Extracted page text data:
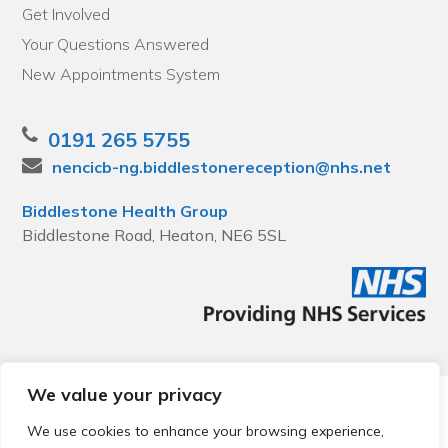
Get Involved
Your Questions Answered
New Appointments System
0191 265 5755
nencicb-ng.biddlestonereception@nhs.net
Biddlestone Health Group
Biddlestone Road, Heaton, NE6 5SL
We value your privacy
© 2026 Local Community Primary Care Network.
All rights
reserved.
We use cookies to enhance your browsing experience,
Web development by
Thrive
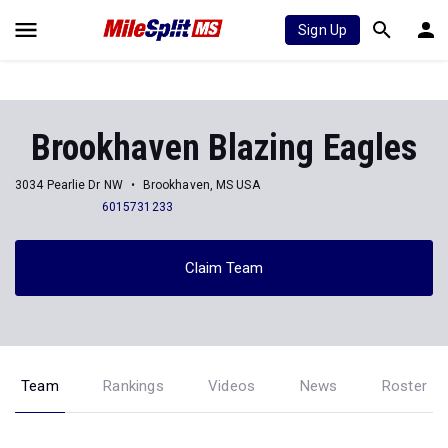
Sign Up
Brookhaven Blazing Eagles
3034 Pearlie Dr NW
Brookhaven, MS USA
6015731233
Claim Team
Team
Rankings
Videos
News
Roster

Exercise aim:
Exactly as they stand in the records above, print the lines from the one containing "Brookhaven, MS USA" through the final line, inclusive.

Answer area:
Brookhaven, MS USA
6015731233
Claim Team
Team
Rankings
Videos
News
Roster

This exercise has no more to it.